Work required — Your output should be one number, which is how many lines in the material contain "Ihrer".

Provided entries —

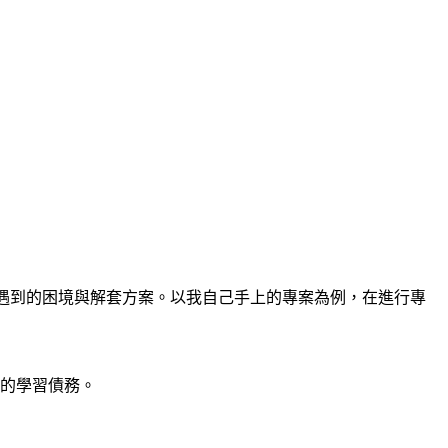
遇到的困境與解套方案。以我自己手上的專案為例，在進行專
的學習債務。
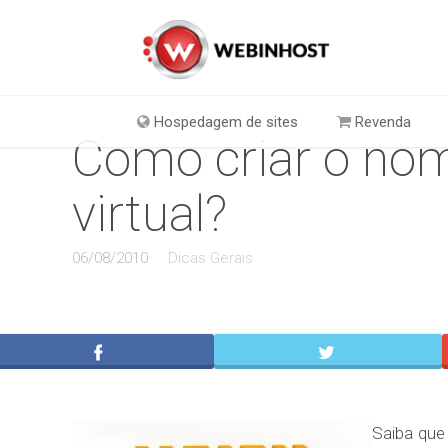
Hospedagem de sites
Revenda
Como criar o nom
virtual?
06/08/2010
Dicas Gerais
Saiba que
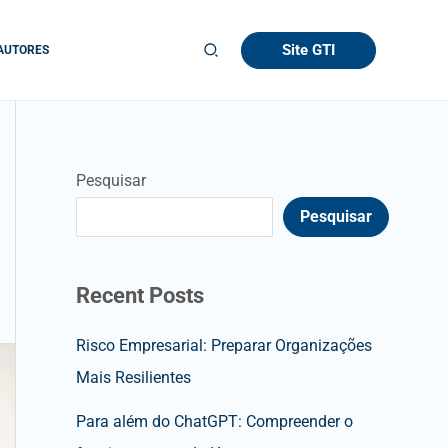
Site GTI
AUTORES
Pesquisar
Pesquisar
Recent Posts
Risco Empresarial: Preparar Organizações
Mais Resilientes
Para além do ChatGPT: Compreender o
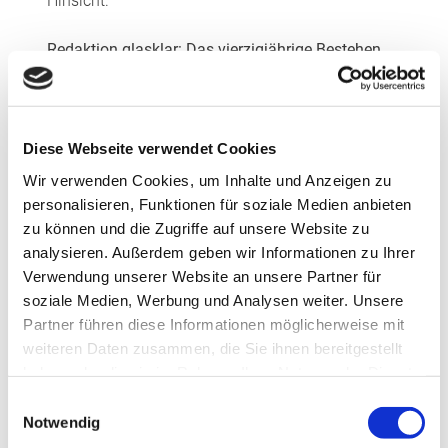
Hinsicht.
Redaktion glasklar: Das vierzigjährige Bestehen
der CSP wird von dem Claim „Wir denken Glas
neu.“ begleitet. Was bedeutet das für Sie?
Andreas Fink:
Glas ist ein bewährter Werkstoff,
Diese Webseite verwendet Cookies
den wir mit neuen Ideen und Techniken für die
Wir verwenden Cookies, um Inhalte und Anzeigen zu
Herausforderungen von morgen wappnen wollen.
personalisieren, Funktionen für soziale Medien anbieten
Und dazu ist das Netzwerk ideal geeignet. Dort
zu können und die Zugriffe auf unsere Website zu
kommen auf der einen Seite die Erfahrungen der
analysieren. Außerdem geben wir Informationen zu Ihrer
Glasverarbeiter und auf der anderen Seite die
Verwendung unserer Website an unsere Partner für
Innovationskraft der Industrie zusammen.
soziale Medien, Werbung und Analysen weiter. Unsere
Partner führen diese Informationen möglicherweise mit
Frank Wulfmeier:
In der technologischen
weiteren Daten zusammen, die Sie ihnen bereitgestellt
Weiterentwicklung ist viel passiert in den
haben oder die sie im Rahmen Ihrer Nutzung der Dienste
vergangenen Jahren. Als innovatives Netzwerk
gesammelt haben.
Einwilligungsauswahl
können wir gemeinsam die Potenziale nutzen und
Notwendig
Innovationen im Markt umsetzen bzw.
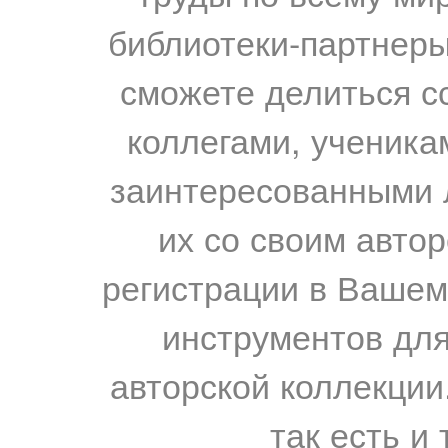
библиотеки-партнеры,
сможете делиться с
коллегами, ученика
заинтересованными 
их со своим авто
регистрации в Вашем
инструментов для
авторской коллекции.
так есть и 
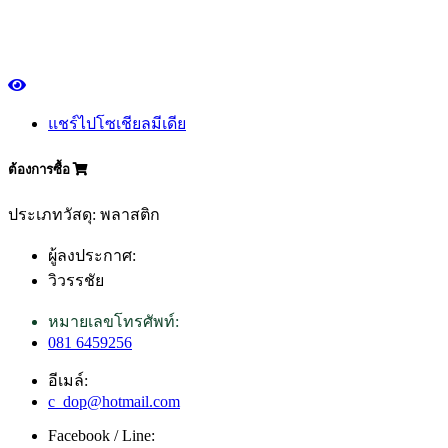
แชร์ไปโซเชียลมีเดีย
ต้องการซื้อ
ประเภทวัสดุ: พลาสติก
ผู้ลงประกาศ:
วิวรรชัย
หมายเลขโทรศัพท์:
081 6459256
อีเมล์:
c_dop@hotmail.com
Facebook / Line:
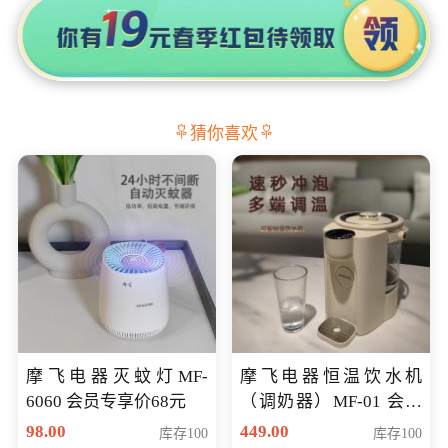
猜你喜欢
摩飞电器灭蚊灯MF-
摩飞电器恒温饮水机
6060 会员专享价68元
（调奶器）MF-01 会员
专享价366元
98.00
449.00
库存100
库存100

Answer box — 2